## [Instructions for the task]
No pictures go into the copy. Write out every line below exactly.

## [Supplied entries]
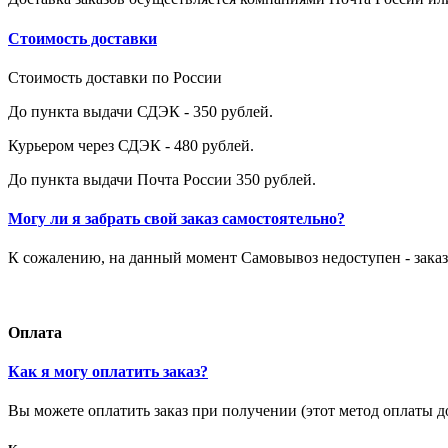
Стоимость доставки
Стоимость доставки по России
До пункта выдачи СДЭК - 350 рублей.
Курьером через СДЭК - 480 рублей.
До пункта выдачи Почта России 350 рублей.
Могу ли я забрать свой заказ самостоятельно?
К сожалению, на данный момент Самовывоз недоступен - заказ
Оплата
Как я могу оплатить заказ?
Вы можете оплатить заказ при получении (этот метод оплаты д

## [Written answer]
Стоимость доставки
Стоимость доставки по России
До пункта выдачи СДЭК - 350 рублей.
Курьером через СДЭК - 480 рублей.
До пункта выдачи Почта России 350 рублей.
Могу ли я забрать свой заказ самостоятельно?
К сожалению, на данный момент Самовывоз недоступен - заказ
Оплата
Как я могу оплатить заказ?
Вы можете оплатить заказ при получении (этот метод оплаты д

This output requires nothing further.